🤖 AI Summary
This work addresses the instability and insufficient exploration often encountered when large language models are trained with reinforcement learning using external tools, primarily due to improper tool usage. To mitigate these issues, the authors propose the TAO-RL framework, which jointly designs a tool-aware trajectory filtering mechanism and an entropy-guided exploration strategy. High-quality trajectories are selected based on execution success rates and result consistency, while an entropy-guided adjustment of the advantage function following tool invocations enhances diversity at critical decision points. Experimental results demonstrate that TAO-RL consistently outperforms existing methods across seven complex reasoning benchmarks and three model scales, confirming its effectiveness and scalability.
📝 Abstract
Agentic reinforcement learning (RL) equips large language models (LLMs) with tool-use capabilities that substantially improve reasoning on complex tasks. However, integrating external tools often destabilizes training: over-reliance on tools can induce input distribution shift, while overly conservative tool use limits effective exploration. To address this issue, we propose a unified framework TAO-RL that couples tool-aware trajectory filtering with entropy-guided exploration for efficient policy optimization. Specifically, at the data level, TAO-RL filters rollout trajectories along two criteria: discarding those where all tool invocations fail to execute, and removing those where all rollouts are either correct or incorrect, as both cases yield degenerate advantage estimates that contribute no discriminative learning signal. This joint filtering retains data that are both tool-capable and informative, establishing a high-quality training distribution.
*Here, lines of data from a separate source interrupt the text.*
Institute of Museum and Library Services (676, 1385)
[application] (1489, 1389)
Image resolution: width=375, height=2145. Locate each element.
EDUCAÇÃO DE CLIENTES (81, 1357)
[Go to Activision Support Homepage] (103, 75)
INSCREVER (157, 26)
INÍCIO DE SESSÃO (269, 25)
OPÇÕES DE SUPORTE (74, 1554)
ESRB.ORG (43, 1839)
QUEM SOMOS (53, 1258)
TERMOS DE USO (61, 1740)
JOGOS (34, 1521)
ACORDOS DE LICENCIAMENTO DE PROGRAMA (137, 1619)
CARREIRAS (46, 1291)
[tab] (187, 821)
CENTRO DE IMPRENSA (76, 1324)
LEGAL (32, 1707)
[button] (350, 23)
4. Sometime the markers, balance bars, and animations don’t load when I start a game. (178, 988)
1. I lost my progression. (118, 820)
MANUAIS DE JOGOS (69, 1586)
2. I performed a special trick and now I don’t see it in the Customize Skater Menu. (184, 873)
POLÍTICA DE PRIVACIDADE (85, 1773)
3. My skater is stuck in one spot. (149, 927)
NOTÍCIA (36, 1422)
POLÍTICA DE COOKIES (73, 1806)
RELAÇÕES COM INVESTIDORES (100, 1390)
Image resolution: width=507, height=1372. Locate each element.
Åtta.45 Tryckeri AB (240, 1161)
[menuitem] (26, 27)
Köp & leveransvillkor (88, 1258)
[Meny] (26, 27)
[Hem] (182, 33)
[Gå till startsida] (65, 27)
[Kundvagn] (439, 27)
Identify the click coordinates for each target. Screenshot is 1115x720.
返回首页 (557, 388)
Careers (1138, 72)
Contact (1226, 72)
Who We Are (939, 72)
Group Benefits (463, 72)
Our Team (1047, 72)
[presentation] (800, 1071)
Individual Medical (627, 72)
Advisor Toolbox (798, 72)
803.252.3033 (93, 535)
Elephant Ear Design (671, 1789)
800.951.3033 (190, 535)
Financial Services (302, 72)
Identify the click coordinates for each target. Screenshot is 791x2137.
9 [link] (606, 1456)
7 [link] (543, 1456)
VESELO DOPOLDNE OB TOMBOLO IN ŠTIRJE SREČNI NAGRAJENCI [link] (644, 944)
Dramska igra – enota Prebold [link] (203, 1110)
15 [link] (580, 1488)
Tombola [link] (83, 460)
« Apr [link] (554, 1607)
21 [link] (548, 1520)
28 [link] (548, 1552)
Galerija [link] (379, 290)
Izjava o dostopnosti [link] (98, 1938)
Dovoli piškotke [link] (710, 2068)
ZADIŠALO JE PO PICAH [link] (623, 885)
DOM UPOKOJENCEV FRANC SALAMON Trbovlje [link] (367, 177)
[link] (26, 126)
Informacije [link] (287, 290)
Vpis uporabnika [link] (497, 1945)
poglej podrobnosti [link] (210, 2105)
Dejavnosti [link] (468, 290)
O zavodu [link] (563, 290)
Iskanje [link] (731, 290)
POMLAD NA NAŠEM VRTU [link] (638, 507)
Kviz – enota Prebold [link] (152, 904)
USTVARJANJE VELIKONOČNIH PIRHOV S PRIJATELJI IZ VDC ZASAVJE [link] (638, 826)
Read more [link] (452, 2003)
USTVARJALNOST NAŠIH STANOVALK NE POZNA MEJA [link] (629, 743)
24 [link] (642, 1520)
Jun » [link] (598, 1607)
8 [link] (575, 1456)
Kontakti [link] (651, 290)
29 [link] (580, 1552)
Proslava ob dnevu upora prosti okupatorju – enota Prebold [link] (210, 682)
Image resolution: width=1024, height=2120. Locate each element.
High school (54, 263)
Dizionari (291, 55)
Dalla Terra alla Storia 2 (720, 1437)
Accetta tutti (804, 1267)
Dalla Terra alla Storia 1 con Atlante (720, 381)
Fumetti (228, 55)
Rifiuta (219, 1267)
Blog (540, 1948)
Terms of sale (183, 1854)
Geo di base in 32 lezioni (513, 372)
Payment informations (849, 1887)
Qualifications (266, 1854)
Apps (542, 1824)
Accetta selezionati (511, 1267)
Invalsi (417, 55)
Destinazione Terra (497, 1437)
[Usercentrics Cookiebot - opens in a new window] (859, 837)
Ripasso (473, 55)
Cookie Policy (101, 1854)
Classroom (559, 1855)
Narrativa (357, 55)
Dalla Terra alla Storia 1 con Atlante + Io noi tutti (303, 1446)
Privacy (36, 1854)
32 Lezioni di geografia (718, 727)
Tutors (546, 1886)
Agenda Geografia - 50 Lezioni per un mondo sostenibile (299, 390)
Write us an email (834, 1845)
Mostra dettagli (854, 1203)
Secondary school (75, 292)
At the algorithmic level, we introduce a tool-aware entropy-guided bonus that reshapes the advantage function at post-tool-call tokens, encouraging the policy to explore more diverse reasoning paths at critical decision points. These two components are mutually reinforcing: trajectory filtering establishes a clean and informative training foundation, while entropy-guided exploration drives stronger reasoning behaviors at critical tool-interaction junctures. Extensive experiments on 7 challenging reasoning benchmarks across 3 model scales demonstrate the superiority of TAO-RL over existing methods.